Son dönemlerde hızla yaygınlaşan ve çoğu durumda bir kaçış eğilimine denk düşen "ultra-entemasyonalist" teoriler, henüz çok üstü kapalı biçimleriyle ortaya konulsalar da, yukarıdaki soru bakımından tartışılmayı hakediyorlar. Bugünkü durumun yüzeysel bir çözümlemesine dayanan ve dünya çapındaki haydutluk örneklerinin yarattığı dehşet etkisiyle de beslenen bu eğilim, şimdilik "global saldırıya global düzeyden yanıt verilebilir" gibi akıllıca ve masum görünen argümanların arkasına saklanıyor. Özünde, imkânsız bir durumu düşleyerek asli görevden uzaklaşmayı rasyonalize eden bu mantık şüphesiz kendisini doğrudan bir biçimde ortaya koymuyor; hiçbir yayın organında "bu iş artık olacaksa bütün dünyada olur" gibi açık ifadelere rastlanılmıyor. Ama genel bir "global protesto" övgüsü gitgide ortalığı kaplarken,(1) daha derinde bir yerde, özellikle günümüzdeki gerileme koşullan tarafından zihni sakatlanmış olan genç sempatizanların kağıda dökülmeyen dünyasında böyle bir "umutsuzluk" teorisi kendisine yer bulabiliyor.

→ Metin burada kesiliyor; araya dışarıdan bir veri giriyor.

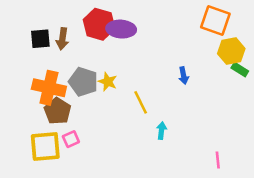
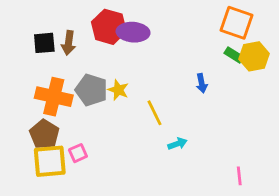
green rectangle: (240, 69) -> (234, 55), moved
brown pentagon: (58, 111) -> (44, 134), moved
cyan arrow: (162, 131) -> (177, 144), turned 63

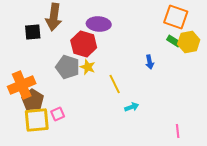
red hexagon: (109, 27) -> (84, 44), moved
brown arrow: (69, 43) -> (54, 17), moved, size x1.5
orange cross: (54, 97) -> (22, 85), moved, turned -36

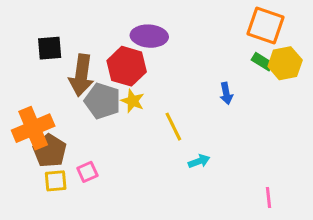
brown arrow: (54, 17) -> (81, 75), moved
yellow square: (37, 120) -> (56, 181), size x0.6

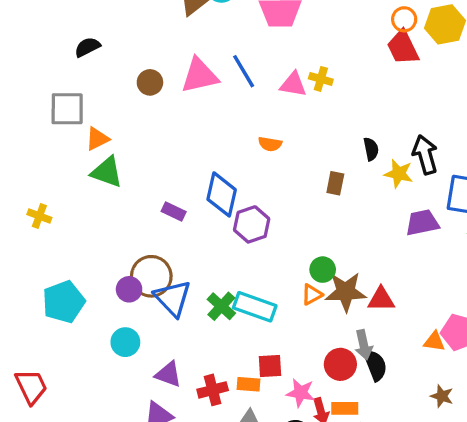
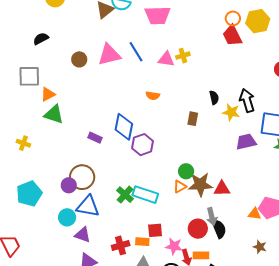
yellow cross: (321, 79) -> (183, 56), turned -32
yellow cross: (39, 216) -> (23, 143), moved
blue triangle: (173, 298) -> (88, 206), moved, turned -35
purple triangle: (168, 374) -> (83, 235), moved

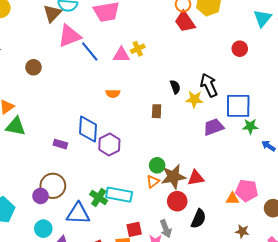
pink triangle: (109, 55) -> (69, 36), moved
blue triangle: (88, 206) -> (78, 214), moved
gray arrow: (212, 216) -> (166, 229), moved
red circle: (198, 229) -> (177, 201), moved
black semicircle: (219, 229) -> (198, 219), turned 54

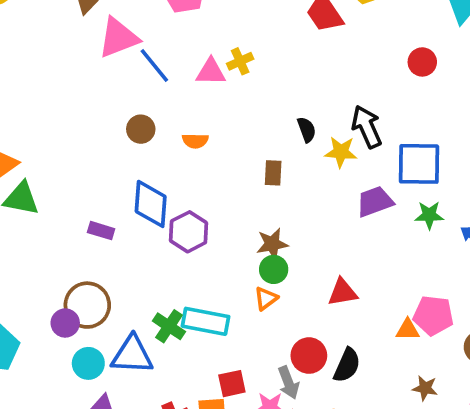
brown circle: (33, 67) -> (141, 129), moved
green star: (250, 126) -> (429, 215), moved
brown star: (173, 177) -> (272, 244), moved, size x0.7
red circle: (177, 201) -> (309, 356), moved
cyan circle: (43, 229) -> (88, 363), moved

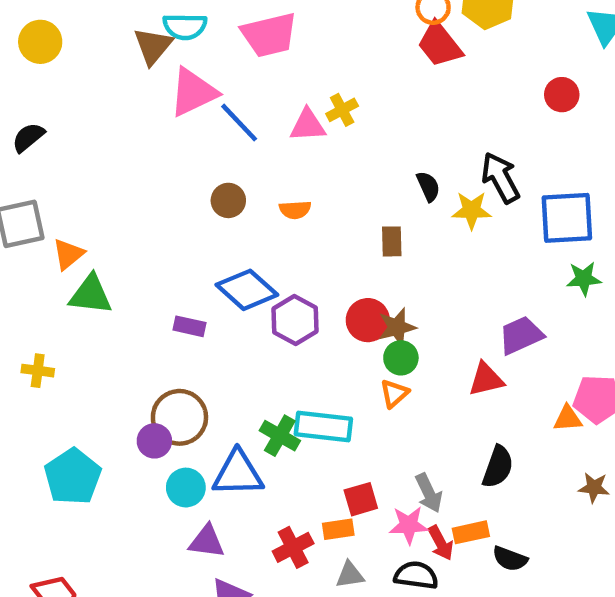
purple trapezoid: (375, 202) -> (521, 335), moved
blue diamond: (151, 204) -> (247, 290), turned -48
red circle: (309, 356) -> (368, 320), moved

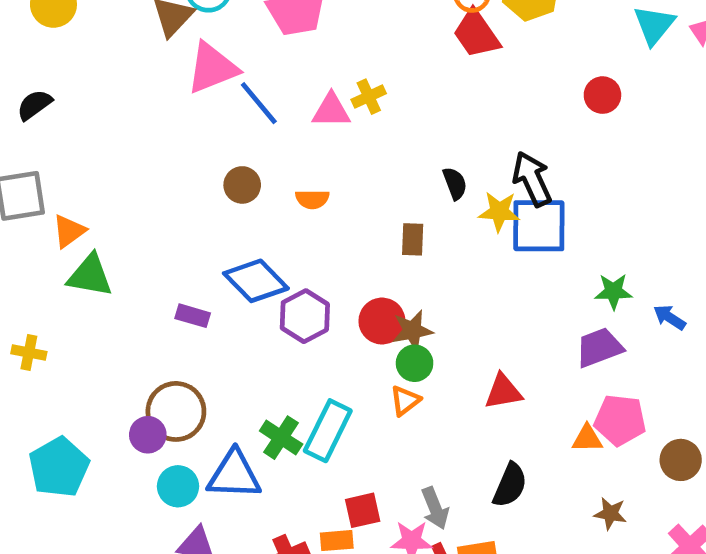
blue square: (567, 218) -> (539, 226), moved
purple trapezoid: (521, 335) -> (599, 347), moved
cyan rectangle: (323, 426) -> (328, 431), turned -74

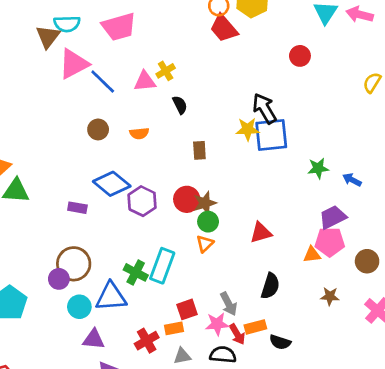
black semicircle: (455, 183) -> (180, 105), moved
purple trapezoid: (599, 347) -> (333, 217), moved

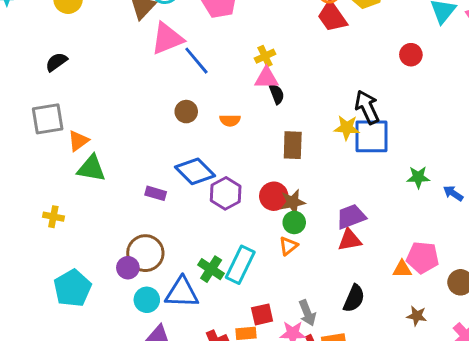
pink triangle: (145, 81) -> (266, 78), moved
brown rectangle: (199, 150) -> (293, 145), size x1.4
purple trapezoid: (333, 217) -> (351, 217), moved

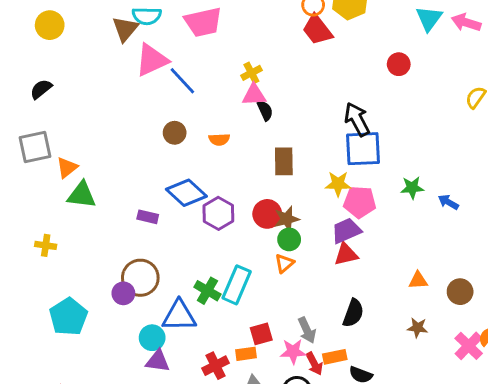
yellow star: (347, 128) -> (338, 184), moved
pink pentagon: (423, 257) -> (360, 202), moved
orange triangle: (402, 269) -> (418, 280), moved
cyan circle: (147, 300) -> (152, 338), moved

Bir devrimin gerçekte nasıl bir şey olduğu konusunda hiç düşünmemiş olan, toplumsal süreç sanki bir bilgisayar oyunuymuş gibi bütün teorik çözümlemelerini sanal/kurgusal ortamda yapan kesimlerde 90'lı yıllarda gelişen "Ekim'de iktidar alınmalı mıydı, alınsa da korunmalı mıydı" gibi ahmakça tartışmalar belki bugün yeniden hatırlanabilir. Herhangi bir somut anda iktidarın alınmasıyla, reel koşullar altında bu iktidarın atabileceği adımların sınırlılığı arasındaki gerilimin, her sosyalist devrimin kaçınılmaz sorunsalı olduğunu ve bu olgunun "iktidarsızlık" için bir kanıt oluşturmadığını bize unutturmaya çalışan bu liberal soldan geçmişte az çekmedik doğrusu. Bu yutturmacanın bugüne taşınan yanları da şüphesiz vardır. Ama herhalde bugün karşı karşıya olduğumuz şey, artık daha ciddi sıkıntılara yol açmaktadır; aynı gün aynı kanalda emperyalizmin bir Afrika ülkesindeki muhalefeti boğması haberiyle Washington'daki IMF karşıtı gösteri haberini ardarda izleyen yeni kuşak devrimcimizin kafasında oluşan tablo, sıradan bir ukalalıktan daha önemlidir. Çünkü böyle bir durumda söz konusu olan şey, artık bir meyhane muhabbeti değil, genç bir devrimcinin bocalaması olmaktadır ve bu yüzden önemlidir. Güç gösterisi yapan emperyalist sistem, böylece dünyanın herhangi bir köşesindeki sıradan insanları etkilediği kadar devrimci sempatizanları da etkilemekte ve "tek tek ülkelerdeki devrimci girişimlerin şansı olup olmadığı" konusunda ciddi kuşkular yaratmakta, aynı sürece denk düşen "global anti-kapitalist protestolar" ise "acaba böyle bir yoldan mı yürünmeli" sorusunu doğurmaktadır. Böylece çok önemli bir teorik/pratik ayrım zihinlerde bulanıklaşmakta, uluslararası protestoların küçümsenemez önemi ile "devrim" dediğimiz şey birbirine kanştırılabilmektedir.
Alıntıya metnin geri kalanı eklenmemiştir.